La instalación cuenta con una infraestructura modelo en Sudamérica, que se integra con el ambiente, armonizando con el verde entorno del cementerio Parque Serenidad en Villa Elisa, como lo menciona la propia empresa en su cuenta de Facebook.
Este sistema ndaje contribuye a frenar el colapso de los cementerios y a un mejor aprovechamiento de la tierra.
Por muerte violenta
Si el fallecimiento de una persona es por causa accidental o violenta, se deberá contar con la autorización del juez que investigue el caso, para que el cuerpo pueda ser cremado.
Última voluntad
Basta que la persona fallecida así lo haya dispuesto en vida o los familiares más cercanos lo autoricen para la cremación, solo deberá presentarse el certificado defunción y la identificación.
Para la incineración
Previo a la cremación, el cuerpo es preparado. Para ello se deben extraer los líquidos y los metales que pudieran encontrarse, como piezas de platino o marcapasos.

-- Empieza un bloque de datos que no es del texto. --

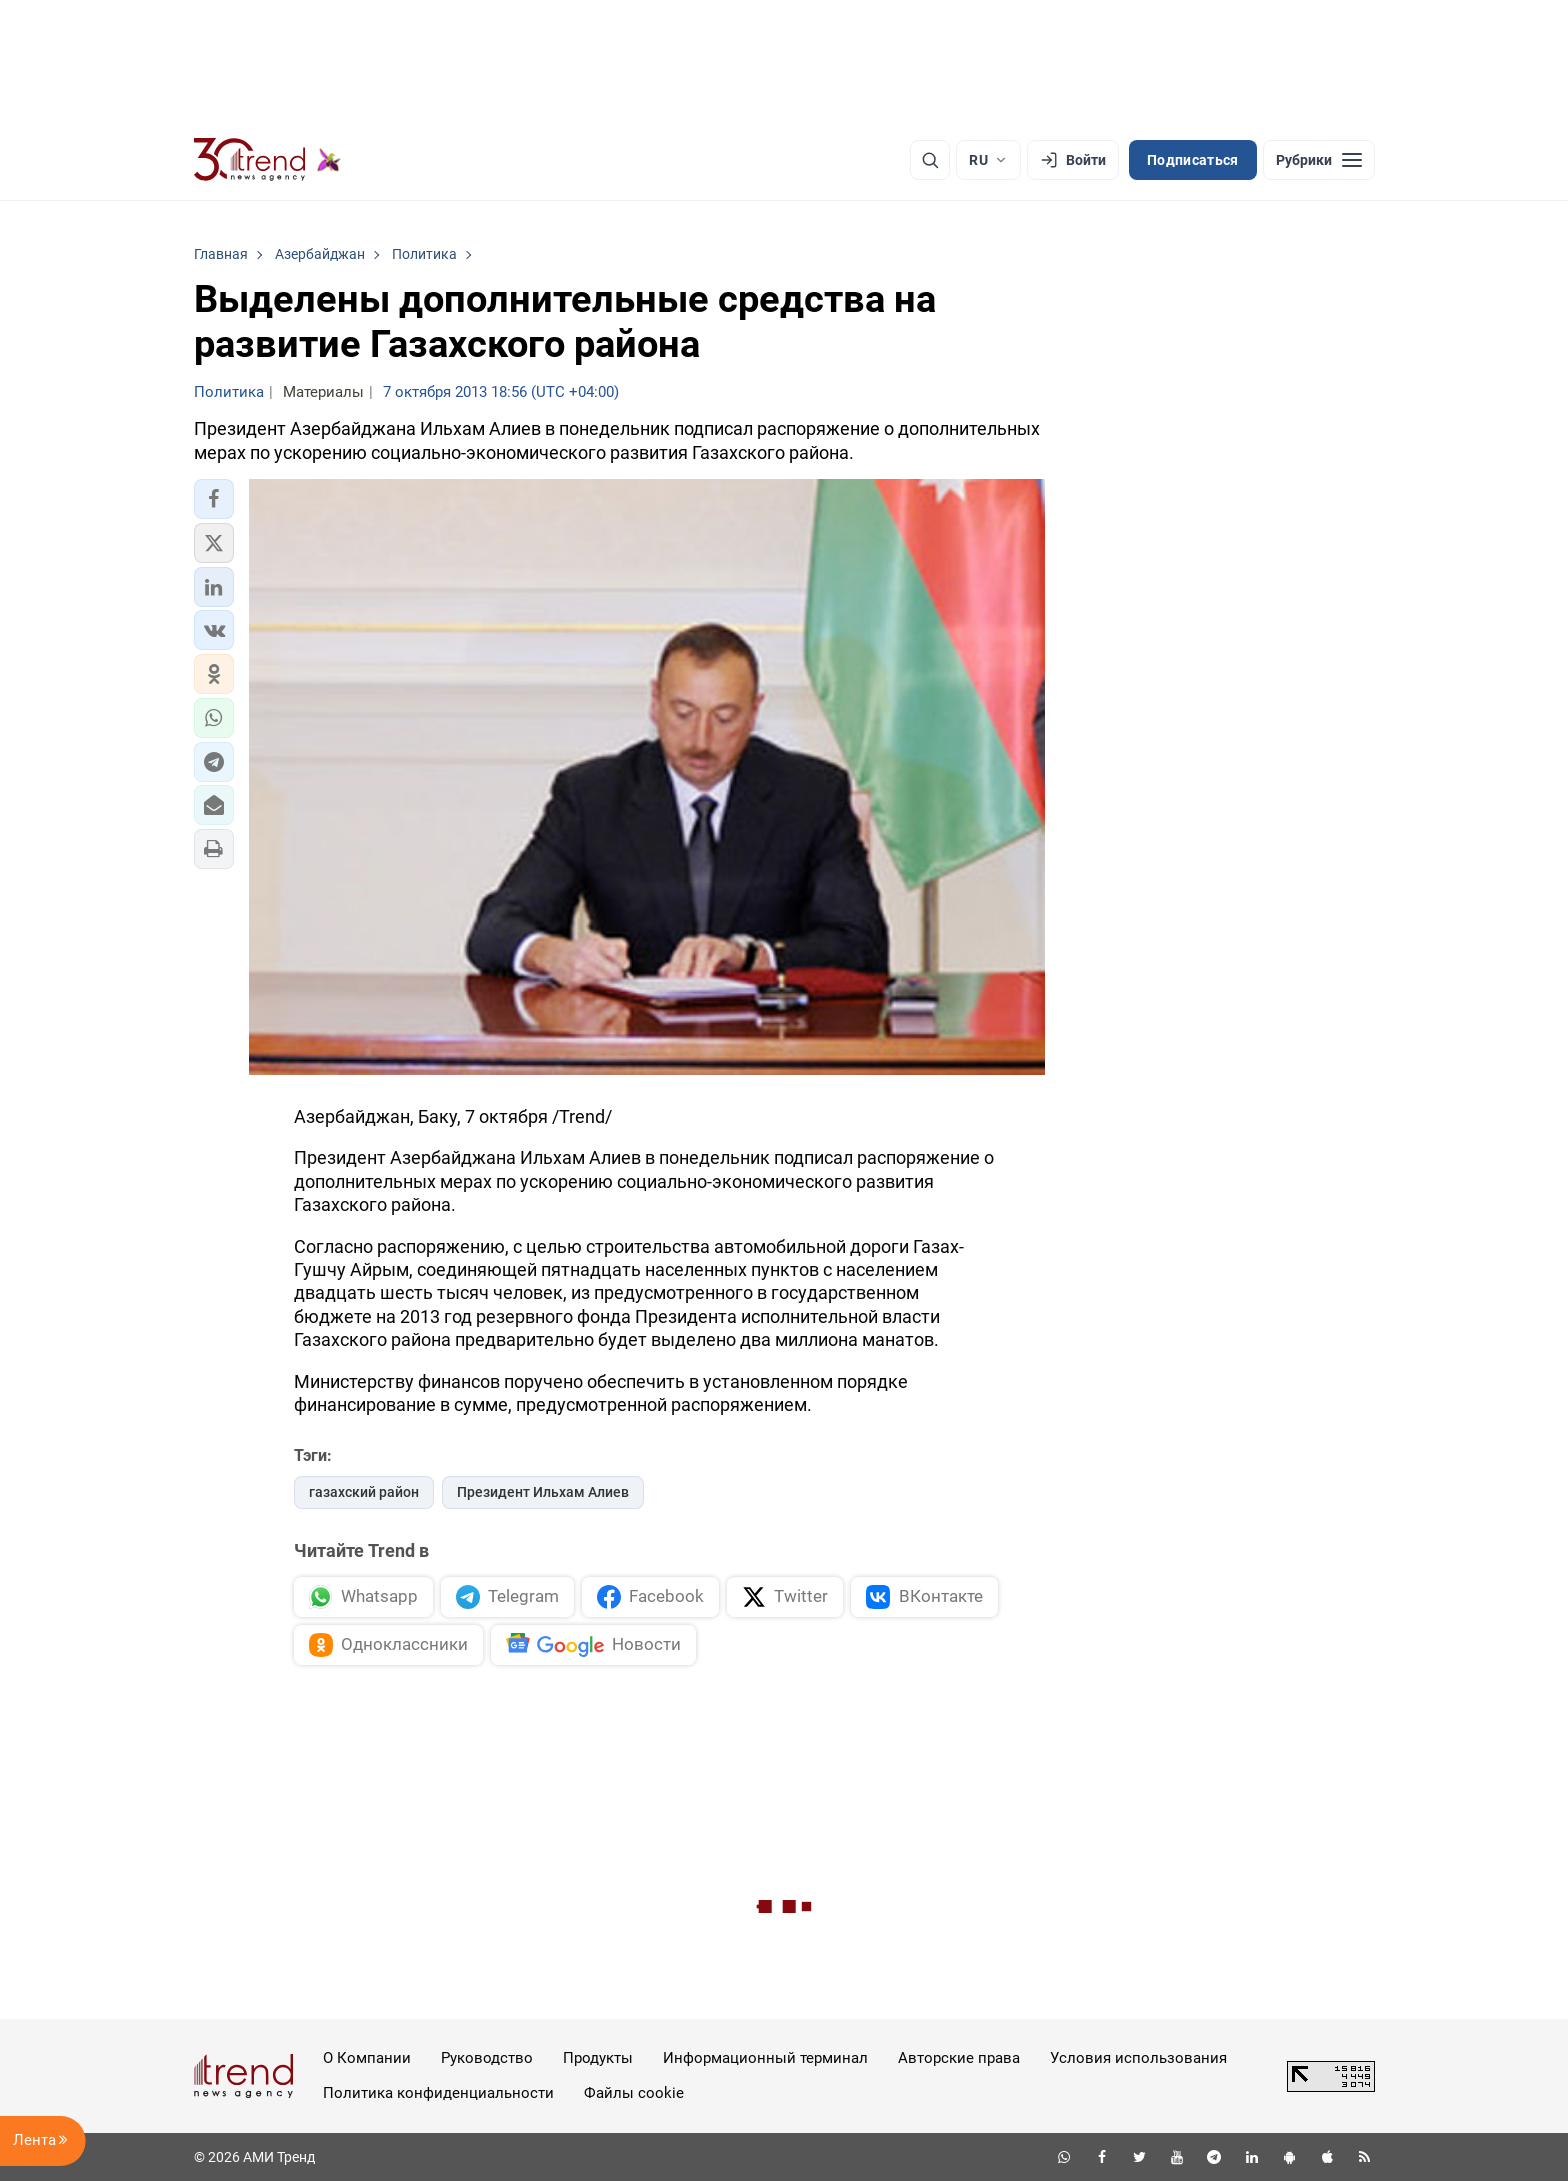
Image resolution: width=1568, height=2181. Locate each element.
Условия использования (1138, 2058)
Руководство (487, 2058)
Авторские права (959, 2058)
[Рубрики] (1319, 160)
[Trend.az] (268, 160)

Luego, el cadáver es depositado en una estructura metálica para ser llevado al horno a una temperatura de 1.000 grados, para procesar todos los restos, donde queda convertido en cenizas en aproximadamente tres o cuatro horas, dependiendo de la contextura física de la persona y el tiempo de fallecimiento. Una vez concluido el trabajo, las cenizas son entregadas a los familiares en una urna funeraria.
El precio
Actualmente el precio de la cremación es de G. 7.500.000, IVA incluido. Si ya se tiene decidido qué hacer con su cuerpo o el de un familiar tras el fallecimiento, aunque para muchos parezca aterrador, se puede ir abonando en cuotas que van desde 1.400.000 guaraníes en seis pagos hasta 18 cuotas de 566,667 guaraníes.
La mayoría de las religiones (católicos, cristianos, evangélicos, hinduistas, budistas, etc.) aceptan la cremación. Los judíos ortodoxos, los musulmanes, no consideran la cremación como una posibilidad para sus practicantes.